Given information: Begin

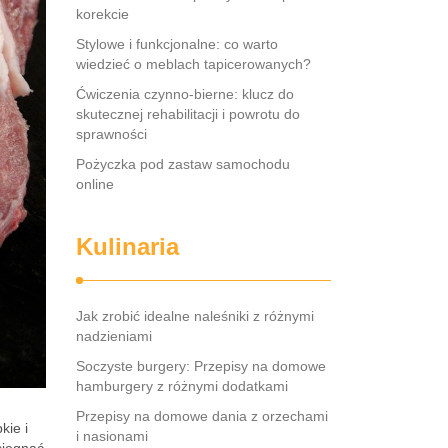
korekcie
Stylowe i funkcjonalne: co warto
wiedzieć o meblach tapicerowanych?
Ćwiczenia czynno-bierne: klucz do
skutecznej rehabilitacji i powrotu do
sprawności
Pożyczka pod zastaw samochodu
online
Kulinaria
Jak zrobić idealne naleśniki z różnymi
nadzieniami
Soczyste burgery: Przepisy na domowe
hamburgery z różnymi dodatkami
Przepisy na domowe dania z orzechami
kie i
i nasionami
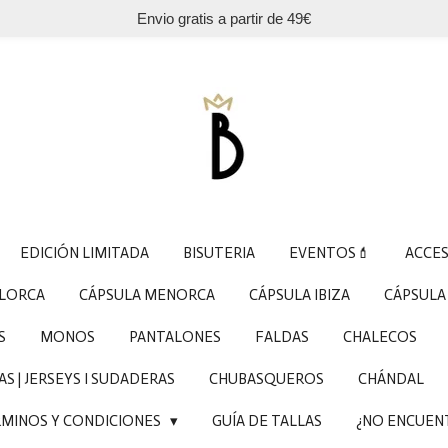
Envio gratis a partir de 49€
EDICIÓN LIMITADA
BISUTERIA
EVENTOS💄
ACCE
LLORCA
CÁPSULA MENORCA
CÁPSULA IBIZA
CÁPSULA
S
MONOS
PANTALONES
FALDAS
CHALECOS
S | JERSEYS I SUDADERAS
CHUBASQUEROS
CHÁNDAL
MINOS Y CONDICIONES
GUÍA DE TALLAS
¿NO ENCUEN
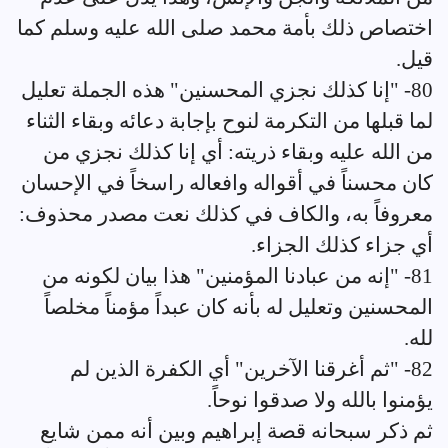
اختصاص ذلك بأمة محمد صلى الله عليه وسلم كما
قيل.
80- "إنا كذلك نجزي المحسنين" هذه الجملة تعليل
لما قبلها من التكرمة لنوح بإجابة دعائه وبقاء الثناء
من الله عليه وبقاء ذريته: أي إنا كذلك نجزي من
كان محسناً في أقواله وافعاله راسخاً في الإحسان
معروفاً به، والكاف في كذلك نعت مصدر محذوف:
أي جزاء كذلك الجزاء.
81- "إنه من عبادنا المؤمنين" هذا بيان لكونه من
المحسنين وتعليل له بأنه كان عبداً مؤمناً مخلصاً
لله.
82- "ثم أغرقنا الآخرين" أي الكفرة الذين لم
يؤمنوا بالله ولا صدقوا نوحاً.
ثم ذكر سبحانه قصة إبراهيم وبين أنه ممن شايع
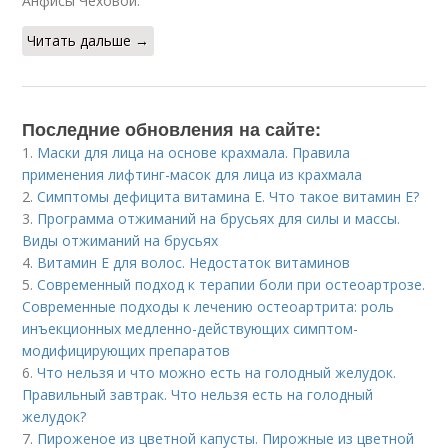
Анфисы Чеховой.
Читать дальше →
Последние обновления на сайте:
1.
Маски для лица на основе крахмала. Правила
применения лифтинг-масок для лица из крахмала
2.
Симптомы дефицита витамина E. Что такое витамин Е?
3.
Программа отжиманий на брусьях для силы и массы.
Виды отжиманий на брусьях
4.
Витамин Е для волос. Недостаток витаминов
5.
Современный подход к терапии боли при остеоартрозе.
Современные подходы к лечению остеоартрита: роль
инъекционных медленно-действующих симптом-
модифицирующих препаратов
6.
Что нельзя и что можно есть на голодный желудок.
Правильный завтрак. Что нельзя есть на голодный
желудок?
7.
Пироженое из цветной капусты. Пирожные из цветной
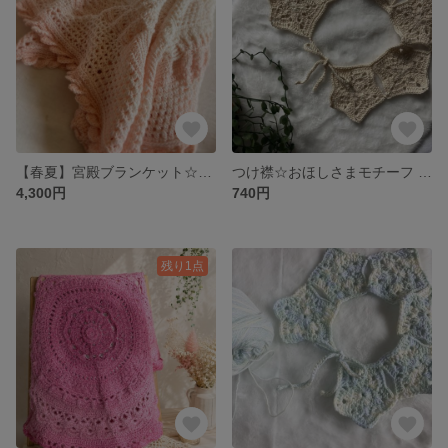
【春夏】宮殿ブランケット☆サーモンピンクグラデーション 約68cm
つけ襟☆おほしさまモチーフ オーガニックコットン
4,300円
740円
残り1点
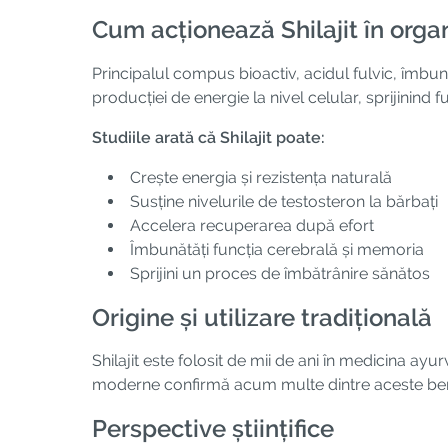
Cum acționează Shilajit în org
Principalul compus bioactiv, acidul fulvic, îmbun
producției de energie la nivel celular, sprijinind 
Studiile arată că Shilajit poate:
Crește energia și rezistența naturală
Susține nivelurile de testosteron la bărbați
Accelera recuperarea după efort
Îmbunătăți funcția cerebrală și memoria
Sprijini un proces de îmbătrânire sănătos
Origine și utilizare tradițională
Shilajit este folosit de mii de ani în medicina ayu
moderne confirmă acum multe dintre aceste benef
Perspective științifice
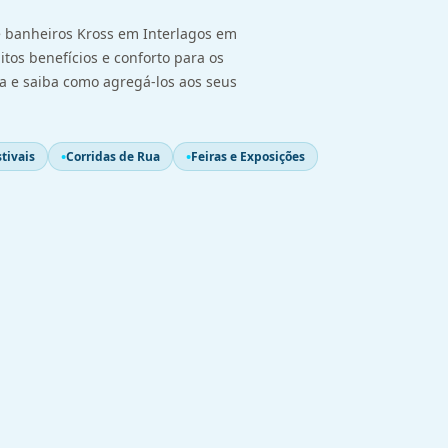
 banheiros Kross em Interlagos em
itos benefícios e conforto para os
ja e saiba como agregá-los aos seus
tivais
Corridas de Rua
Feiras e Exposições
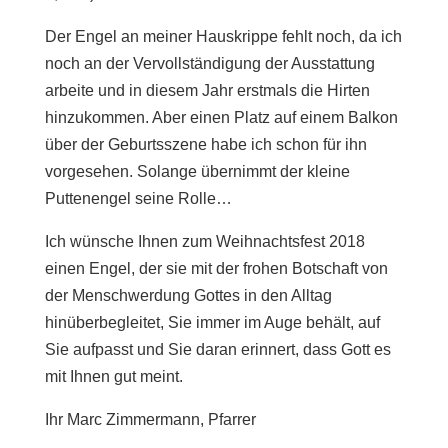
Der Engel an meiner Hauskrippe fehlt noch, da ich
noch an der Vervollständigung der Ausstattung
arbeite und in diesem Jahr erstmals die Hirten
hinzukommen. Aber einen Platz auf einem Balkon
über der Geburtsszene habe ich schon für ihn
vorgesehen. Solange übernimmt der kleine
Puttenengel seine Rolle…
Ich wünsche Ihnen zum Weihnachtsfest 2018
einen Engel, der sie mit der frohen Botschaft von
der Menschwerdung Gottes in den Alltag
hinüberbegleitet, Sie immer im Auge behält, auf
Sie aufpasst und Sie daran erinnert, dass Gott es
mit Ihnen gut meint.
Ihr Marc Zimmermann, Pfarrer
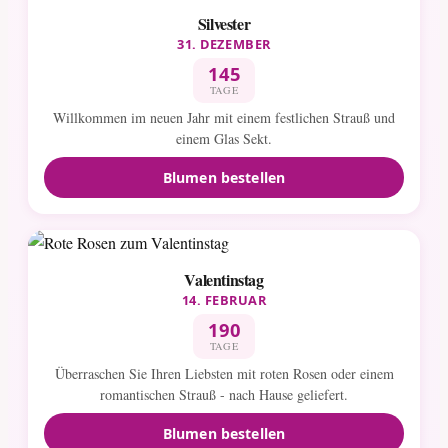
Silvester
31. DEZEMBER
145
TAGE
Willkommen im neuen Jahr mit einem festlichen Strauß und
einem Glas Sekt.
Blumen bestellen
Valentinstag
14. FEBRUAR
190
TAGE
Überraschen Sie Ihren Liebsten mit roten Rosen oder einem
romantischen Strauß - nach Hause geliefert.
Blumen bestellen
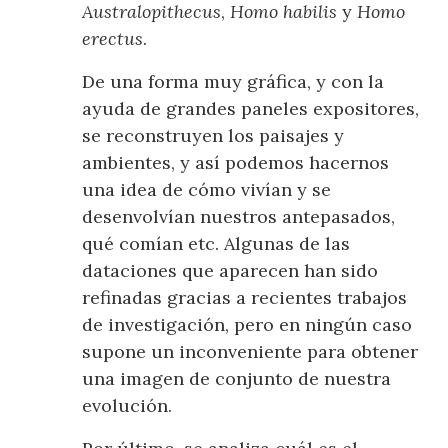
Australopithecus
,
Homo habilis
y
Homo
erectus
.
De una forma muy gráfica, y con la
ayuda de grandes paneles expositores,
se reconstruyen los paisajes y
ambientes, y así podemos hacernos
una idea de cómo vivían y se
desenvolvían nuestros antepasados,
qué comían etc. Algunas de las
dataciones que aparecen han sido
refinadas gracias a recientes trabajos
de investigación, pero en ningún caso
supone un inconveniente para obtener
una imagen de conjunto de nuestra
evolución.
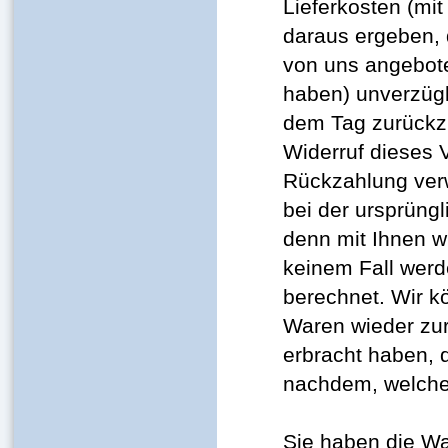
Lieferkosten (mi
daraus ergeben, d
von uns angebote
haben) unverzügl
dem Tag zurückzu
Widerruf dieses 
Rückzahlung verw
bei der ursprüngl
denn mit Ihnen w
keinem Fall werd
berechnet. Wir k
Waren wieder zur
erbracht haben, 
nachdem, welches
Sie haben die Wa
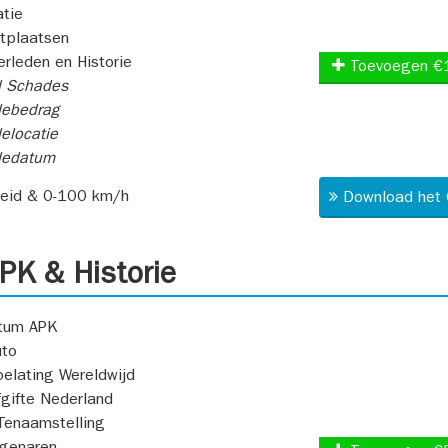
atie
itplaatsen
rleden en Historie
Toevoegen €
l Schades
ebedrag
elocatie
dedatum
heid & 0-100 km/h
Download het 
K & Historie
atum APK
uto
oelating Wereldwijd
fgifte Nederland
Tenaamstelling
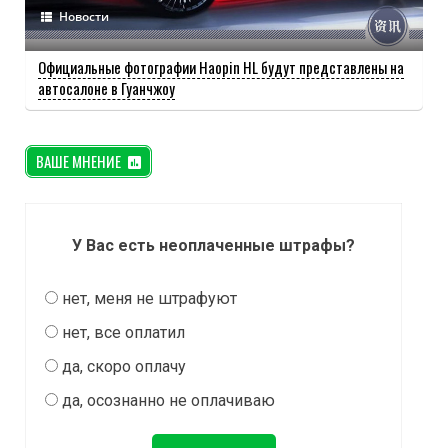
Новости
Официальные фотографии Haopin HL будут представлены на
автосалоне в Гуанчжоу
ВАШЕ МНЕНИЕ
У Вас есть неоплаченные штрафы?
нет, меня не штрафуют
нет, все оплатил
да, скоро оплачу
да, осознанно не оплачиваю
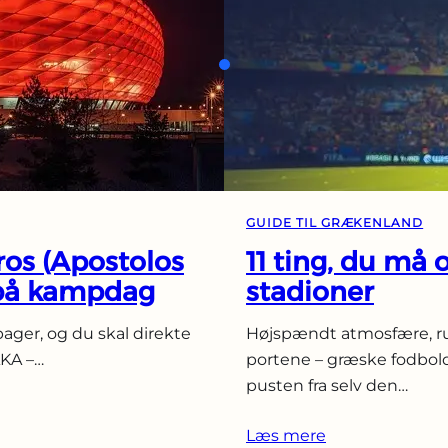
GUIDE TIL GRÆKENLAND
os (Apostolos
11 ting, du må
 på kampdag
stadioner
bager, og du skal direkte
Højspændt atmosfære, ru
AKA –…
portene – græske fodbol
pusten fra selv den…
Læs mere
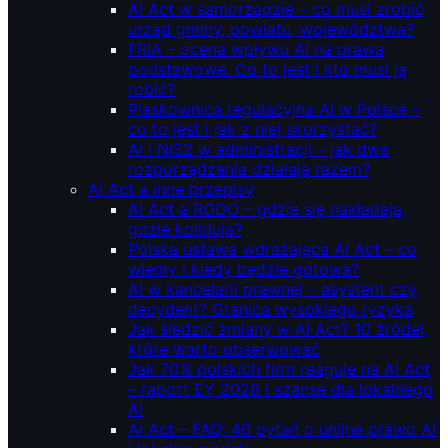
AI Act w samorządzie – co musi zrobić
urząd gminy, powiatu, województwa?
FRIA – ocena wpływu AI na prawa
podstawowe. Co to jest i kto musi ją
robić?
Piaskownica regulacyjna AI w Polsce –
co to jest i jak z niej skorzystać?
AI i NIS2 w administracji – jak dwa
rozporządzenia działają razem?
AI Act a inne przepisy
AI Act a RODO – gdzie się nakładają,
gdzie kolidują?
Polska ustawa wdrażająca AI Act – co
wiemy i kiedy będzie gotowa?
AI w kancelarii prawnej – asystent czy
decydent? Granica wysokiego ryzyka
Jak śledzić zmiany w AI Act? 10 źródeł,
które warto obserwować
Jak 70% polskich firm reaguje na AI Act
– raport EY 2026 i szanse dla lokalnego
AI
AI Act – FAQ: 40 pytań o unijne prawo AI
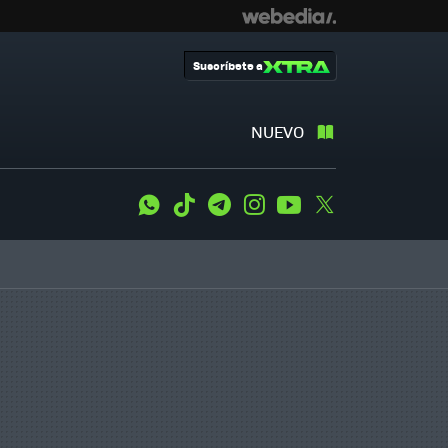
Suscríbete a
NUEVO
WhatsApp
Tiktok
Telegram
Instagram
Youtube
Twitter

Given information: End

▸ Work to be completed: Copy out the lines starting at the one containing "Suscríbete a" and ending with the last line of the entries. Include nothing else.

▸ Solution for this exercise:
Suscríbete a
NUEVO
WhatsApp
Tiktok
Telegram
Instagram
Youtube
Twitter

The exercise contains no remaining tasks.